Seeking help, Lunden turned to medicine and social services, but found that she was unable to locate the help she needed. The turning point in her quest to understanding what was happening to her was the discovery of the diary of Alice James (1848–1892), sister of novelist Henry James, who suffered from a mysterious illness that defied diagnosis. Here was a woman who spoke across the century that separated them, revealing to Lunden that the situation she was in was greater than herself with a much longer history than she had anticipated.
Together with Alice, Lunden jumped down the rabbit hole where medical history and gender history intersect, resurfacing to lay bare the twisted capitalist and gender-biased logic that underpins American health care and social security, as well as the insidiousness of corporate greed and consumerism and how the use of chemicals and preservatives are allowed to harm us and our environment. At the root, Lunden reveals the long history behind these phenomena, tracing it back to the philosophy of René Descartes (1596–1650).
As shocking as it might seem that what ails and kills Americans today can be traced as far back as the seventeenth century, American Breakdown, in fact, only traces the historical roots halfway. The dualism found in Descarte’s work is not his own invention, but him expounding on the dualism inherent in Christianity since the very beginning when the founding Fathers and Mothers of the Church in the second and third centuries CE turned to Plotinus (204–270) and his fellow Neoplatonists for an explanation of the cosmos that enabled them to separate their beliefs from the mother religion of Judaism. This dualism became increasingly pronounced in Protestantism, which, in turn, infused it into the building blocks of capitalism.
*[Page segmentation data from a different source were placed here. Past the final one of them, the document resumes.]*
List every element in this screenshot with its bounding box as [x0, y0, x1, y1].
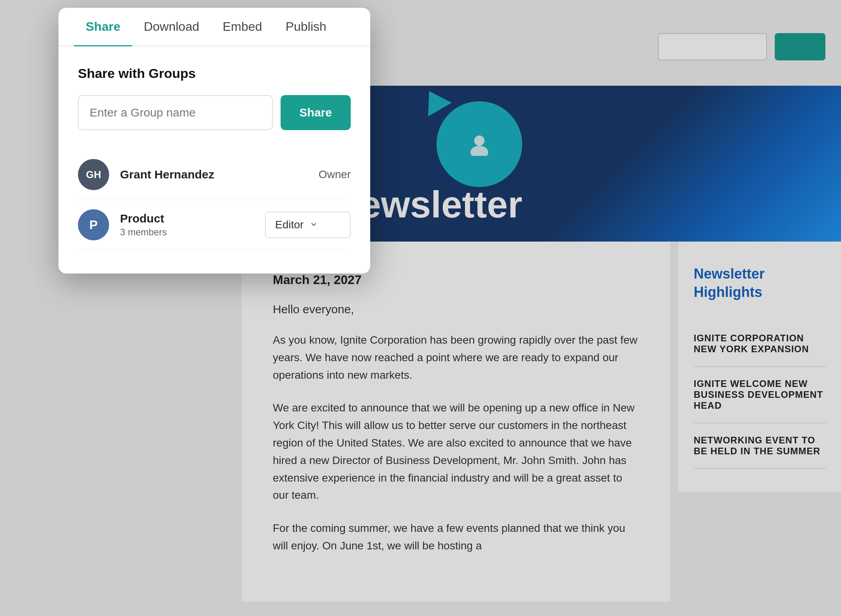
- group-name-input[interactable]: [78, 95, 273, 130]
- member-name-gh: Grant Hernandez: [120, 168, 319, 181]
- member-role-gh: Owner: [319, 168, 351, 181]
- chevron-down-icon: [310, 219, 318, 231]
- tab-publish[interactable]: Publish: [274, 8, 338, 46]
- member-avatar-product: P: [78, 209, 109, 240]
- tab-share[interactable]: Share: [74, 8, 132, 46]
- member-initials-gh: GH: [86, 169, 101, 181]
- modal-tabs: Share Download Embed Publish: [58, 8, 370, 46]
- role-dropdown-product[interactable]: Editor: [265, 212, 351, 238]
- member-name-product: Product: [120, 212, 265, 225]
- tab-download[interactable]: Download: [132, 8, 211, 46]
- tab-embed[interactable]: Embed: [211, 8, 274, 46]
- member-initials-product: P: [89, 218, 97, 232]
- share-modal: Share Download Embed Publish Share with …: [58, 8, 370, 274]
- member-avatar-gh: GH: [78, 159, 109, 190]
- modal-body: Share with Groups Share GH Grant Hernand…: [58, 46, 370, 274]
- role-dropdown-label: Editor: [275, 219, 304, 231]
- member-sub-product: 3 members: [120, 227, 265, 238]
- member-row-grant: GH Grant Hernandez Owner: [78, 150, 351, 200]
- member-row-product: P Product 3 members Editor: [78, 200, 351, 250]
- member-info-gh: Grant Hernandez: [120, 168, 319, 181]
- share-button[interactable]: Share: [281, 95, 351, 130]
- search-row: Share: [78, 95, 351, 130]
- member-info-product: Product 3 members: [120, 212, 265, 238]
- section-title: Share with Groups: [78, 66, 351, 81]
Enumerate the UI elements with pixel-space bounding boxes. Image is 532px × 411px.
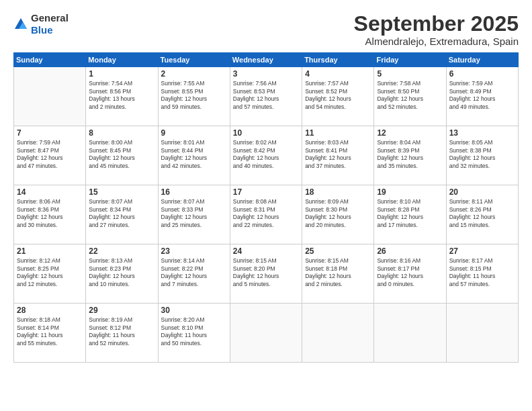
- calendar-cell: 14Sunrise: 8:06 AM Sunset: 8:36 PM Dayli…: [14, 185, 86, 244]
- calendar-cell: 26Sunrise: 8:16 AM Sunset: 8:17 PM Dayli…: [374, 244, 446, 304]
- logo-blue: Blue: [31, 24, 53, 36]
- day-info: Sunrise: 8:11 AM Sunset: 8:26 PM Dayligh…: [449, 198, 515, 229]
- day-info: Sunrise: 8:09 AM Sunset: 8:30 PM Dayligh…: [305, 198, 371, 229]
- day-number: 21: [17, 246, 83, 256]
- day-number: 13: [449, 128, 515, 138]
- day-info: Sunrise: 8:06 AM Sunset: 8:36 PM Dayligh…: [17, 198, 83, 229]
- day-number: 3: [233, 69, 299, 79]
- calendar-week-row: 14Sunrise: 8:06 AM Sunset: 8:36 PM Dayli…: [14, 185, 519, 244]
- calendar-cell: 30Sunrise: 8:20 AM Sunset: 8:10 PM Dayli…: [158, 304, 230, 363]
- day-number: 9: [161, 128, 227, 138]
- day-header-row: SundayMondayTuesdayWednesdayThursdayFrid…: [14, 53, 519, 67]
- calendar-cell: 21Sunrise: 8:12 AM Sunset: 8:25 PM Dayli…: [14, 244, 86, 304]
- logo-text: General Blue: [31, 12, 69, 36]
- day-number: 26: [377, 246, 443, 256]
- day-info: Sunrise: 8:19 AM Sunset: 8:12 PM Dayligh…: [89, 316, 154, 347]
- day-info: Sunrise: 8:17 AM Sunset: 8:15 PM Dayligh…: [449, 257, 515, 288]
- day-info: Sunrise: 8:13 AM Sunset: 8:23 PM Dayligh…: [89, 257, 154, 288]
- day-number: 1: [89, 69, 154, 79]
- calendar-cell: 15Sunrise: 8:07 AM Sunset: 8:34 PM Dayli…: [86, 185, 158, 244]
- day-number: 19: [377, 187, 443, 197]
- day-number: 27: [449, 246, 515, 256]
- day-number: 15: [89, 187, 154, 197]
- day-number: 17: [233, 187, 299, 197]
- calendar-cell: 9Sunrise: 8:01 AM Sunset: 8:44 PM Daylig…: [158, 126, 230, 185]
- day-number: 23: [161, 246, 227, 256]
- day-info: Sunrise: 8:03 AM Sunset: 8:41 PM Dayligh…: [305, 139, 371, 170]
- calendar-cell: 28Sunrise: 8:18 AM Sunset: 8:14 PM Dayli…: [14, 304, 86, 363]
- calendar-cell: [374, 304, 446, 363]
- calendar-cell: [302, 304, 374, 363]
- calendar-week-row: 28Sunrise: 8:18 AM Sunset: 8:14 PM Dayli…: [14, 304, 519, 363]
- calendar-cell: 7Sunrise: 7:59 AM Sunset: 8:47 PM Daylig…: [14, 126, 86, 185]
- day-number: 2: [161, 69, 227, 79]
- day-of-week-header: Saturday: [446, 53, 518, 67]
- calendar-cell: [14, 67, 86, 126]
- logo-general: General: [31, 12, 69, 24]
- calendar-cell: 25Sunrise: 8:15 AM Sunset: 8:18 PM Dayli…: [302, 244, 374, 304]
- page: General Blue September 2025 Almendralejo…: [0, 0, 532, 411]
- calendar-cell: 22Sunrise: 8:13 AM Sunset: 8:23 PM Dayli…: [86, 244, 158, 304]
- day-info: Sunrise: 8:01 AM Sunset: 8:44 PM Dayligh…: [161, 139, 227, 170]
- calendar-cell: 1Sunrise: 7:54 AM Sunset: 8:56 PM Daylig…: [86, 67, 158, 126]
- logo: General Blue: [13, 12, 69, 36]
- day-info: Sunrise: 8:07 AM Sunset: 8:33 PM Dayligh…: [161, 198, 227, 229]
- day-info: Sunrise: 8:15 AM Sunset: 8:18 PM Dayligh…: [305, 257, 371, 288]
- day-info: Sunrise: 7:59 AM Sunset: 8:49 PM Dayligh…: [449, 80, 515, 111]
- day-number: 7: [17, 128, 83, 138]
- day-number: 14: [17, 187, 83, 197]
- day-info: Sunrise: 7:55 AM Sunset: 8:55 PM Dayligh…: [161, 80, 227, 111]
- day-of-week-header: Wednesday: [230, 53, 302, 67]
- day-info: Sunrise: 8:05 AM Sunset: 8:38 PM Dayligh…: [449, 139, 515, 170]
- day-of-week-header: Monday: [86, 53, 158, 67]
- day-info: Sunrise: 7:56 AM Sunset: 8:53 PM Dayligh…: [233, 80, 299, 111]
- day-number: 4: [305, 69, 371, 79]
- calendar-cell: 4Sunrise: 7:57 AM Sunset: 8:52 PM Daylig…: [302, 67, 374, 126]
- calendar-week-row: 21Sunrise: 8:12 AM Sunset: 8:25 PM Dayli…: [14, 244, 519, 304]
- calendar-cell: 13Sunrise: 8:05 AM Sunset: 8:38 PM Dayli…: [446, 126, 518, 185]
- calendar-cell: 19Sunrise: 8:10 AM Sunset: 8:28 PM Dayli…: [374, 185, 446, 244]
- day-number: 28: [17, 306, 83, 315]
- header: General Blue September 2025 Almendralejo…: [13, 12, 519, 47]
- calendar-cell: 27Sunrise: 8:17 AM Sunset: 8:15 PM Dayli…: [446, 244, 518, 304]
- calendar-cell: 6Sunrise: 7:59 AM Sunset: 8:49 PM Daylig…: [446, 67, 518, 126]
- calendar-cell: 18Sunrise: 8:09 AM Sunset: 8:30 PM Dayli…: [302, 185, 374, 244]
- month-title: September 2025: [354, 12, 519, 36]
- day-number: 20: [449, 187, 515, 197]
- day-info: Sunrise: 8:10 AM Sunset: 8:28 PM Dayligh…: [377, 198, 443, 229]
- day-info: Sunrise: 8:15 AM Sunset: 8:20 PM Dayligh…: [233, 257, 299, 288]
- day-info: Sunrise: 8:12 AM Sunset: 8:25 PM Dayligh…: [17, 257, 83, 288]
- calendar-cell: 8Sunrise: 8:00 AM Sunset: 8:45 PM Daylig…: [86, 126, 158, 185]
- day-of-week-header: Thursday: [302, 53, 374, 67]
- calendar-cell: [230, 304, 302, 363]
- day-of-week-header: Friday: [374, 53, 446, 67]
- calendar-table: SundayMondayTuesdayWednesdayThursdayFrid…: [13, 52, 519, 363]
- calendar-cell: 23Sunrise: 8:14 AM Sunset: 8:22 PM Dayli…: [158, 244, 230, 304]
- day-info: Sunrise: 8:14 AM Sunset: 8:22 PM Dayligh…: [161, 257, 227, 288]
- location-title: Almendralejo, Extremadura, Spain: [354, 36, 519, 47]
- day-info: Sunrise: 8:07 AM Sunset: 8:34 PM Dayligh…: [89, 198, 154, 229]
- title-area: September 2025 Almendralejo, Extremadura…: [354, 12, 519, 47]
- day-info: Sunrise: 8:16 AM Sunset: 8:17 PM Dayligh…: [377, 257, 443, 288]
- day-number: 30: [161, 306, 227, 315]
- day-number: 16: [161, 187, 227, 197]
- day-info: Sunrise: 8:08 AM Sunset: 8:31 PM Dayligh…: [233, 198, 299, 229]
- calendar-cell: 20Sunrise: 8:11 AM Sunset: 8:26 PM Dayli…: [446, 185, 518, 244]
- calendar-cell: 11Sunrise: 8:03 AM Sunset: 8:41 PM Dayli…: [302, 126, 374, 185]
- day-of-week-header: Tuesday: [158, 53, 230, 67]
- day-number: 6: [449, 69, 515, 79]
- day-number: 29: [89, 306, 154, 315]
- calendar-cell: 2Sunrise: 7:55 AM Sunset: 8:55 PM Daylig…: [158, 67, 230, 126]
- calendar-week-row: 1Sunrise: 7:54 AM Sunset: 8:56 PM Daylig…: [14, 67, 519, 126]
- day-number: 11: [305, 128, 371, 138]
- day-info: Sunrise: 7:59 AM Sunset: 8:47 PM Dayligh…: [17, 139, 83, 170]
- calendar-cell: 12Sunrise: 8:04 AM Sunset: 8:39 PM Dayli…: [374, 126, 446, 185]
- day-info: Sunrise: 7:58 AM Sunset: 8:50 PM Dayligh…: [377, 80, 443, 111]
- calendar-cell: [446, 304, 518, 363]
- calendar-cell: 10Sunrise: 8:02 AM Sunset: 8:42 PM Dayli…: [230, 126, 302, 185]
- day-info: Sunrise: 7:57 AM Sunset: 8:52 PM Dayligh…: [305, 80, 371, 111]
- day-number: 18: [305, 187, 371, 197]
- day-of-week-header: Sunday: [14, 53, 86, 67]
- calendar-cell: 3Sunrise: 7:56 AM Sunset: 8:53 PM Daylig…: [230, 67, 302, 126]
- day-info: Sunrise: 8:20 AM Sunset: 8:10 PM Dayligh…: [161, 316, 227, 347]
In medicine, the historical roots trace back even further. Until the nineteenth century, we relied on the Four Humors of Galen (129–199), which he in turn developed based on the teachings of Hippocrates (460–370 BCE). Over time, the Four Humors–blood, phlegm, black bile, and yellow bile–became gendered. Blood and yellow bile were hot humors and therefore masculine, while phlegm and black bile were cool and therefore feminine.
We tell ourselves that we have abandoned such primitive methods, when in fact they are still alive and well, e.g. in personality type tests, such as the Myers-Briggs Type Indicators (MBTI), and in medicine, where men and women are treated differently depending on their gender and, consequently, their temperaments. In everyday practice, this results in men being more likely to be taken seriously than women when they see a doctor.
Though American Breakdown searches for the answers to ME/CFS, I found parallels to my own experience living with burn out. As American Breakdown also points out, I believe that conditions such as ME/CFS, burnout, and, most recently, long-COVID are the results of the same societal and environmental triggers. There are indications that the scientific community is starting to make the same connections, and I am excited to see what results they will eventually reach.
American Breakdown is an exposé that lays bare how we are conditioned to accept as normal what is hurting us. The historical background to our current state of crisis serves to demonstrate how ingrained into society these attitudes are, but also, that they are man made, and as such, American Breakdown shows us that what is done can also be undone.
In the words of my friend, the Australian, I shall return.